We Must Identify Sustainable Government Data Sources

To create sustainable sources of open government data, it’s essential that we find, employ, and promote data held by government that is needed by another part of government, that has measurable financial value to government. This ensures that the data will continue to be shared, making it sustainable in a way that would otherwise be very difficult.

The response to our December blog entry about open corporate data has been revelatory. Like all states, Virginia registers corporations at a state level. And like many states, most Virginia municipalities charge a business license tax—a tiny percentage of businesses’ revenue, usually with a floor of a nominal fee, like $50/year. Also like many states, Virginia’s list of registered business isn’t shared with municipalities, so the municipalities have no way to audit their records, to find out what businesses aren’t registered. We devised a system to provide this data to municipalities, and demonstrated its substantial financial value to localities throughout Virginia. In the three months since, tax collectors, local elected officials, members of the state legislature, political groups, and citizen activists responded extremely enthusiastically. Now that localities know that this data exists, and that it can generate millions of dollars in income, there is no stopping this data. It will be published so long as Virginia registers businesses and localities charge business license taxes, as will serve as a model for other states.

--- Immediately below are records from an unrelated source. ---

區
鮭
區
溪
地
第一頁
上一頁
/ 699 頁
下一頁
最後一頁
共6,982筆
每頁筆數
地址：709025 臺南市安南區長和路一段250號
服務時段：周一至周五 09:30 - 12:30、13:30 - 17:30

There exists throughout government, at all levels, data that one part of government has, that another part of government needs, but where nobody has yet connected those dots. Identifying these datasets is the most powerful lever to opening government data. It’s important to recognize that government employees are rational actors—this is the rare basis for publishing open data that makes sense for individual government employees to participate in. It’s crucial that we find more of these datasets, study how to make them useful, write whatever minimal code is necessary to transform the data to make it possible for government to consume it, study its resulting value, and then tell that story.

Finding these datasets is not easy. It requires a deep familiarity with minutiae of government processes combined with a lot of experience working with data. In practice, this necessitates discussion and collaboration with a great many people at all levels of government—empathic, questioning discussion. Over time, it becomes possible to pull together threads from many conversations, to identify how one agency’s little-noted data source can be of crucial benefit to another agency’s mission.

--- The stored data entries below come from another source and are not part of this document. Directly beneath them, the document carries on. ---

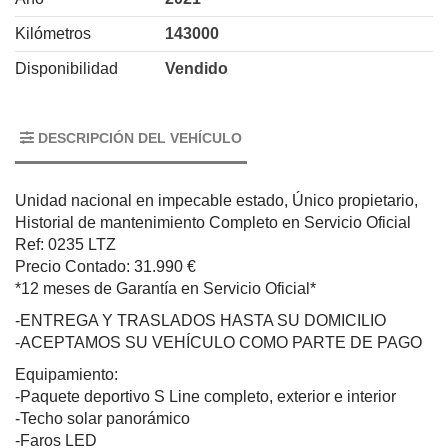
Kilómetros
143000
Disponibilidad
Vendido
DESCRIPCIÓN DEL VEHÍCULO
Unidad nacional en impecable estado, Único propietario,
Historial de mantenimiento Completo en Servicio Oficial
Ref: 0235 LTZ
Precio Contado: 31.990 €
*12 meses de Garantía en Servicio Oficial*
-ENTREGA Y TRASLADOS HASTA SU DOMICILIO
-ACEPTAMOS SU VEHÍCULO COMO PARTE DE PAGO
Equipamiento:
-Paquete deportivo S Line completo, exterior e interior
-Techo solar panorámico
-Faros LED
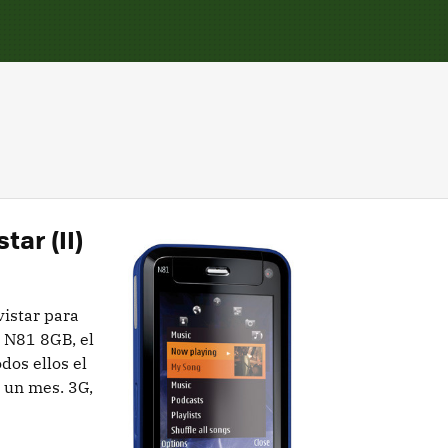
ar (II)
vistar para
l N81 8GB, el
dos ellos el
 un mes. 3G,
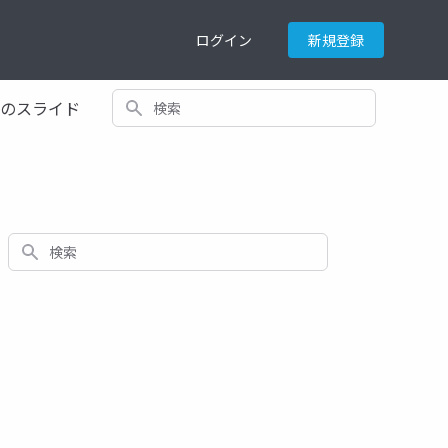
ログイン
新規登録
検索
てのスライド
検索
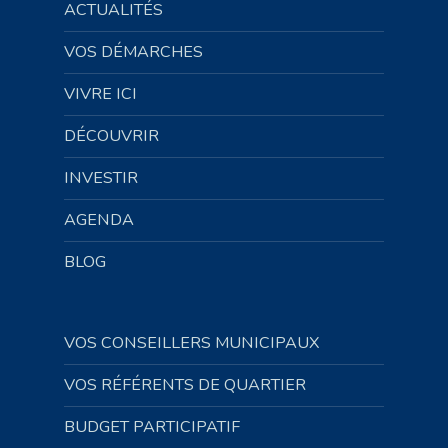
ACTUALITÉS
VOS DÉMARCHES
VIVRE ICI
DÉCOUVRIR
INVESTIR
AGENDA
BLOG
VOS CONSEILLERS MUNICIPAUX
VOS RÉFÉRENTS DE QUARTIER
BUDGET PARTICIPATIF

Of course, a significant benefit of this process is that everybody gets this data, not just the government that needs it. It’s not rational for government employees to publish open data merely because it could be of benefit to the private sector, but by leading with a government-first approach, the private sector gets the data just the same, though sustainably.

Such use cases do not exist for every type of data, nor should they have to. But it’s important that there be large number of use cases like this, applicable at the local, state, and federal levels, to help to establish open data as a sensible norm. The infrastructure that governments create to support these use cases, and the experience that they gain from that work, will later serve to facilitate the publication of data that doesn’t have an immediate financial value to government.

Open data practitioners should work to identify, use, and tell others about government data sources that are of value to other parts of government, so that we can ensure that open data will advance under its own, unstoppable momentum.